Weekend Box Office Wrap-up: October 22, 2017

With Halloween right around the corner, a seasonally appropriate comedy managed to take top spot at the box office.

Debuting in first is Boo 2!: A Madea Halloween, which made $21.6 million in its first three days. Though the movie was drubbed by critics, the popularity of the franchise was enough to draw in sizable crowds. It is worth pointing out, however, this is the second-lowest opening for a Madea movie, topping only A Madea Christmas' $16 million. This means that while Tyler Perry's fan base remains intact, there isn't as much widespread interest in the hastily-made sequel to last year's hit. The original Madea Halloween opened with $28.5 million, so there was a bit of a decline here.

Because this sequel isn't in great demand, odds are it won't have strong legs as its box office run progresses. That said, it should stick around for a bit given that its titular holiday is about a week away. It's true that full-blown horror movie Jigsaw opens next Friday, but viewers looking for more light-hearted scares may find Madea appealing. At the end of the day, Boo 2! won't rank among the biggest offerings in the series, but will likely post respectable numbers against its $25 million production budget.

Opening in second is disaster film Geostorm with $13.3 million. The movie was never expected to do much commercially, considering interest in these types of projects died at some point in the 1990s and star Gerard Butler hasn't been much of a draw throughout his career. The reviews for this one were also infamously bad, which piqued the interests of the morbidly curious, but obviously didn't help much in regards to mainstream audiences. Geostorm did get a small boost from the international markets, as its worldwide total currently stands at $62.9 million. Still, it has a long way to go to make up its $120 million production budget, and will likely go down as a bomb for Warner Bros.

Dropping to third is last week's champ, Happy Death Day, with $9.3 million. The horror film dropped 64 percent from its opening numbers, which is a pretty steep decline. Though word-of-mouth for it was solid, the arrival of two new wide releases took away some business, as Happy Death Day didn't really break out of its niche and only appealed to its genre crowd. It's now brought in $40.6 million domestically, far surpassing the tiny $4.8 million budget.

Coming in fourth is Blade Runner 2049, which brought in $7.1 million in its third weekend. Even with all the critical acclaim, Denis Villeneuve's sci-fi sequel continues to slide down the charts, failing to break out or maintain legs as many thought it would. It now stands at $74 million domestically. It's done better in the foreign countries, earning $194.1 million globally, though it's becoming less and less likely it turns a profit for Warner Bros./Sony.
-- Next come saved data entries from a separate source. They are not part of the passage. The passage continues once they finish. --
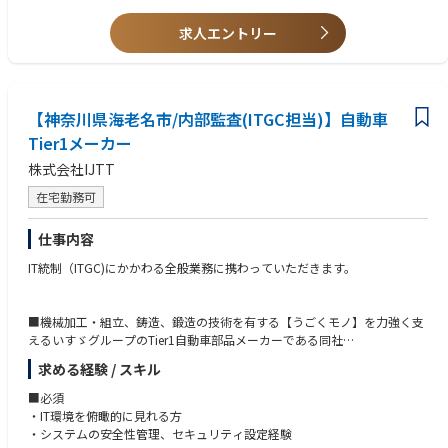
求人エントリー
＜歓迎要件＞
• 製造業での事業企画経験
• PMI経験
• 英語力
• 経営視点を持って動ける方
【神奈川県海老名市/内部監査(ITGC担当)】自動車
Tier1メーカー
＜求める人物像＞
• 自律的に動ける
株式会社IJTT
• 経営陣と議論できる論理性
• スピード感と推進力がある
在宅勤務可
• 課題を構造化できる
• 部門横断でコミュニケーションできる
仕事内容
• 0→1の企画が得意な方
IT統制（ITGC)にかかわる全般業務に携わっていただきます。
■機械加工・組立、鋳造、鍛造の技術を有する【うごくモノ】を力強く支
えるいすゞグループのTier1自動車部品メーカーである同社
にて、IT全般統制（ITGC担当）を担っていただきます。
求める経験 / スキル
■詳細業務
■必須
・2024年4月のガイドライン改訂対応や監査法人からの提言事項対応（IT
・IT環境を俯瞰的に見れる方
GCの社内対応等）の推進
・システムの安全性管理、セキュリティ設定経験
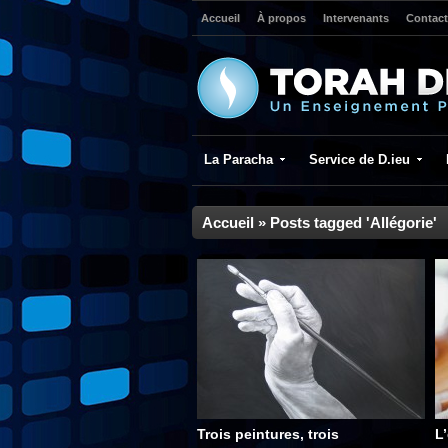
Accueil
À propos
Intervenants
Contact
La Paracha
Service de D.ieu
Accueil
»
Posts tagged 'Allégorie'
Trois peintures, trois
L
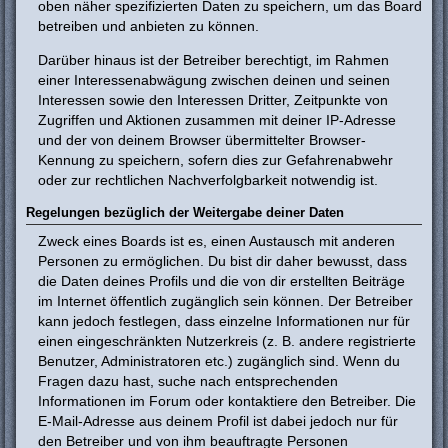
oben näher spezifizierten Daten zu speichern, um das Board
betreiben und anbieten zu können.
Darüber hinaus ist der Betreiber berechtigt, im Rahmen
einer Interessenabwägung zwischen deinen und seinen
Interessen sowie den Interessen Dritter, Zeitpunkte von
Zugriffen und Aktionen zusammen mit deiner IP-Adresse
und der von deinem Browser übermittelter Browser-
Kennung zu speichern, sofern dies zur Gefahrenabwehr
oder zur rechtlichen Nachverfolgbarkeit notwendig ist.
Regelungen bezüglich der Weitergabe deiner Daten
Zweck eines Boards ist es, einen Austausch mit anderen
Personen zu ermöglichen. Du bist dir daher bewusst, dass
die Daten deines Profils und die von dir erstellten Beiträge
im Internet öffentlich zugänglich sein können. Der Betreiber
kann jedoch festlegen, dass einzelne Informationen nur für
einen eingeschränkten Nutzerkreis (z. B. andere registrierte
Benutzer, Administratoren etc.) zugänglich sind. Wenn du
Fragen dazu hast, suche nach entsprechenden
Informationen im Forum oder kontaktiere den Betreiber. Die
E-Mail-Adresse aus deinem Profil ist dabei jedoch nur für
den Betreiber und von ihm beauftragte Personen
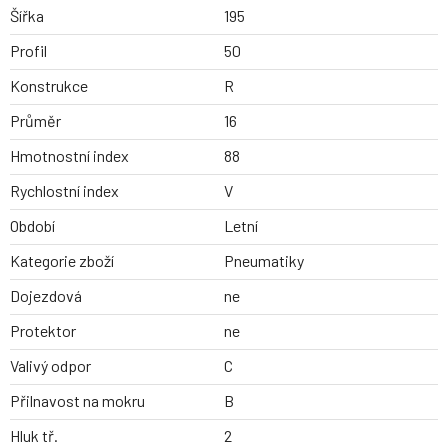
Šířka
195
Profil
50
Konstrukce
R
Průměr
16
Hmotnostní index
88
Rychlostní index
V
Období
Letní
Kategorie zboží
Pneumatiky
Dojezdová
ne
Protektor
ne
Valivý odpor
C
Přilnavost na mokru
B
Hluk tř.
2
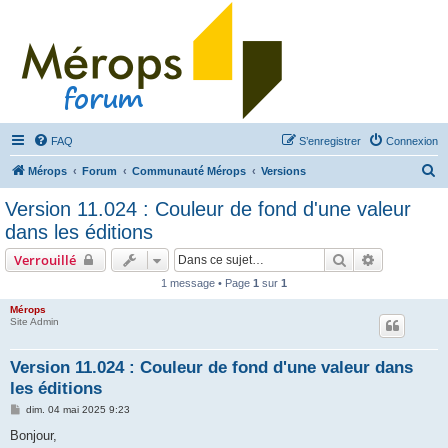
FAQ
S’enregistrer
Connexion
R
Mérops
Forum
Communauté Mérops
Versions
e
Version 11.024 : Couleur de fond d'une valeur
c
dans les éditions
h
Rechercher
Recherche 
Verrouillé
e
1 message • Page
1
sur
1
r
Mérops
c
Site Admin
h
e
Version 11.024 : Couleur de fond d'une valeur dans
les éditions
r
M
dim. 04 mai 2025 9:23
e
s
Bonjour,
s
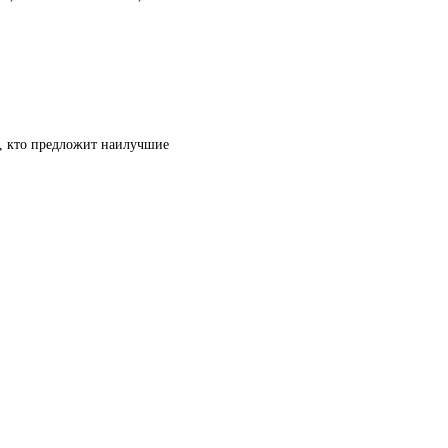
т, кто предложит наилучшие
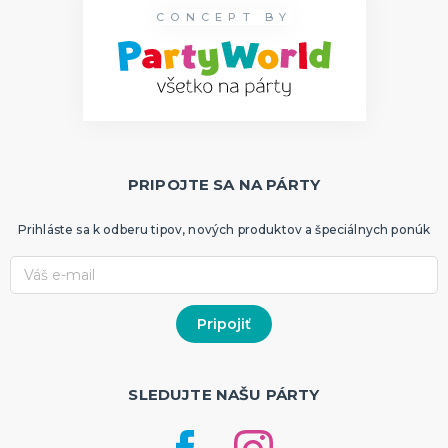
CONCEPT BY
PRIPOJTE SA NA PÁRTY
Prihláste sa k odberu tipov, nových produktov a špeciálnych ponúk
SLEDUJTE NAŠU PÁRTY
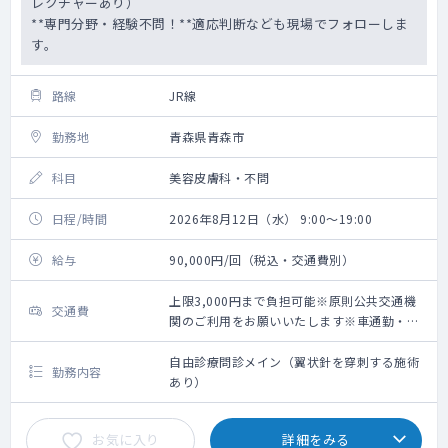
レクチャーあり）
**専門分野・経験不問！**適応判断なども現場でフォローしま
す。
路線
JR線
勤務地
青森県青森市
科目
美容皮膚科・不問
日程/時間
2026年8月12日（水） 9:00～19:00
給与
90,000円/回（税込・交通費別）
上限3,000円まで負担可能※原則公共交通機
交通費
関のご利用をお願いいたします※車通勤・タ
クシー利用要相談
自由診療問診メイン（翼状針を穿刺する施術
勤務内容
あり）
お気に入り
詳細をみる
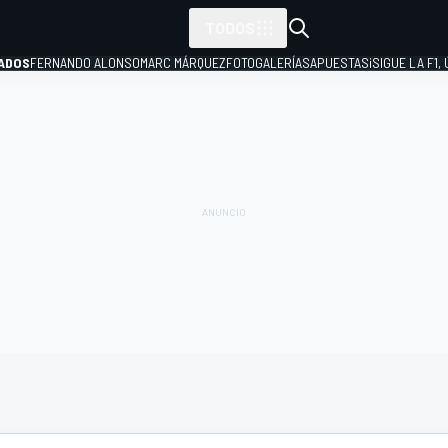
TODOS
ADOS
FERNANDO ALONSO
MARC MÁRQUEZ
FOTOGALERÍAS
APUESTAS
¡SIGUE LA F1,
P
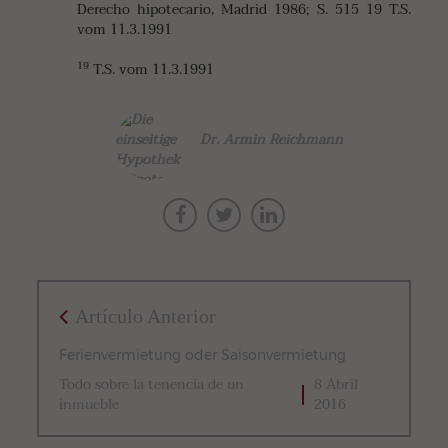
Derecho hipotecario, Madrid 1986; S. 515 19 T.S.
vom 11.3.1991
19
T.S. vom 11.3.1991
Dr. Armin Reichmann
Artículo Anterior
Ferienvermietung oder Saisonvermietung
Todo sobre la tenencia de un
8 Abril
inmueble
2016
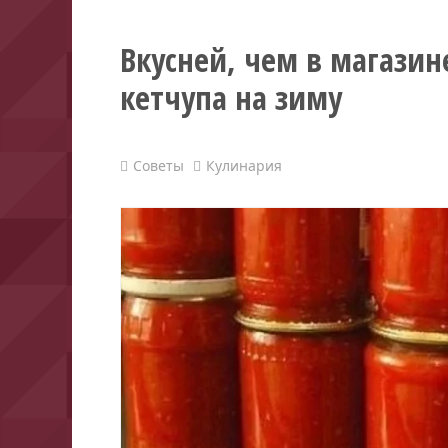
Вкусней, чем в магазин
кетчупа на зиму
Советы
Кулинария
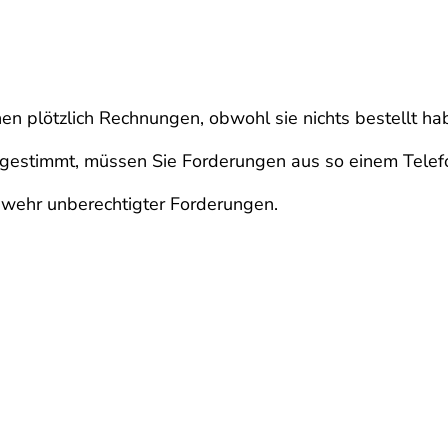
en plötzlich Rechnungen, obwohl sie nichts bestellt ha
estimmt, müssen Sie Forderungen aus so einem Telefon
bwehr unberechtigter Forderungen.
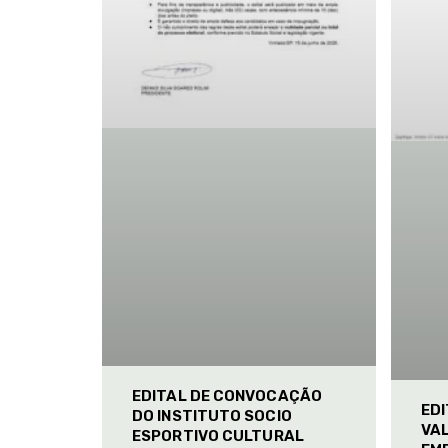
EDITAL DE CONVOCAÇÃO
ED
DO INSTITUTO SOCIO
VAL
ESPORTIVO CULTURAL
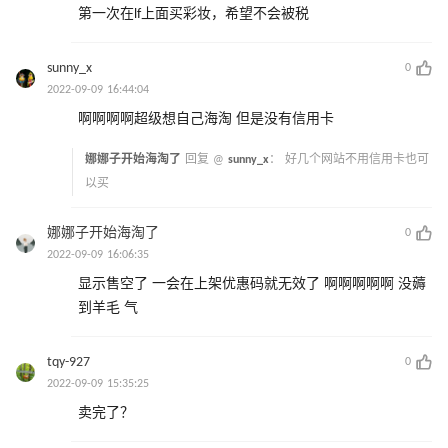
第一次在lf上面买彩妆，希望不会被税
sunny_x
0
2022-09-09 16:44:04
啊啊啊啊超级想自己海淘 但是没有信用卡
娜娜子开始海淘了
回复 @
sunny_x
：
好几个网站不用信用卡也可
以买
娜娜子开始海淘了
0
2022-09-09 16:06:35
显示售空了 一会在上架优惠码就无效了 啊啊啊啊啊 没薅
到羊毛 气
tqy-927
0
2022-09-09 15:35:25
卖完了？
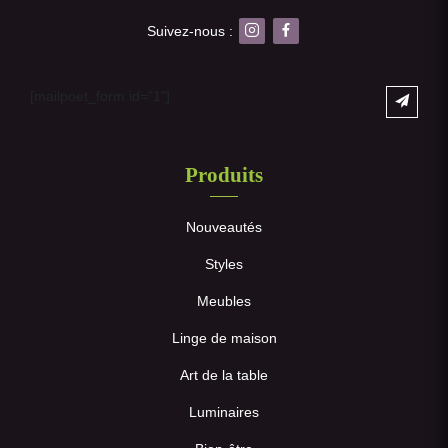
Suivez-nous :
[mailpoet_form id="1"]
Produits
Nouveautés
Styles
Meubles
Linge de maison
Art de la table
Luminaires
Rounding out the top five is the new drama Only the Brave (read our review), making $6 million in its opening weekend. Of all the week's new releases, this was the one that scored the best reception by far, as many critics felt it was a tasteful and emotional tribute to the Granite Mountain Hotshots. That word-of-mouth helped Only the Brave emerge as a counter-programming option for older moviegoers, particularly those looking for a classically Hollywood drama led by a talented cast. It was never going to be a massive hit, and Sony may have been hoping for a little more, but this is still respectable.

In sixth is The Foreigner with $5.4 million. Jackie Chan's latest action vehicle is now up to $22.8 million in the States.

The #7 movie is IT. The Stephen King adaptation earned $3.5 million in its seventh weekend, increasing its Stateside total to $320.2 million.

Pennywise Attacking Eddie in IT

Coming in eighth is The Snowman, which failed to the tune of $3.4 million in its first three days. Despite having a talented cast and crew behind it, the crime drama received extremely negative reviews (due in part to the fact they didn't finish filming the script), as many wrote it off as a weak translation of the best-selling source material. This one was pretty much dead on arrival, even with Michael Fassbender in the lead.

In ninth is American Made with $3.1 million. The Tom Cruise crime dramedy is now up to $45.5 million domestically.

Capping off the top 10 is Kingsman: The Golden Circle, which earned $3 million in its fifth weekend. The spy sequel raised its Stateside total to $94.5 million.

[NOTE: These are only weekend box office estimates -- based on Friday and Saturday ticket sales coupled with adjusted expectations for Sunday. Official weekend box office results will be released on Monday, October 23 -- at which time we'll update this post with any changes.]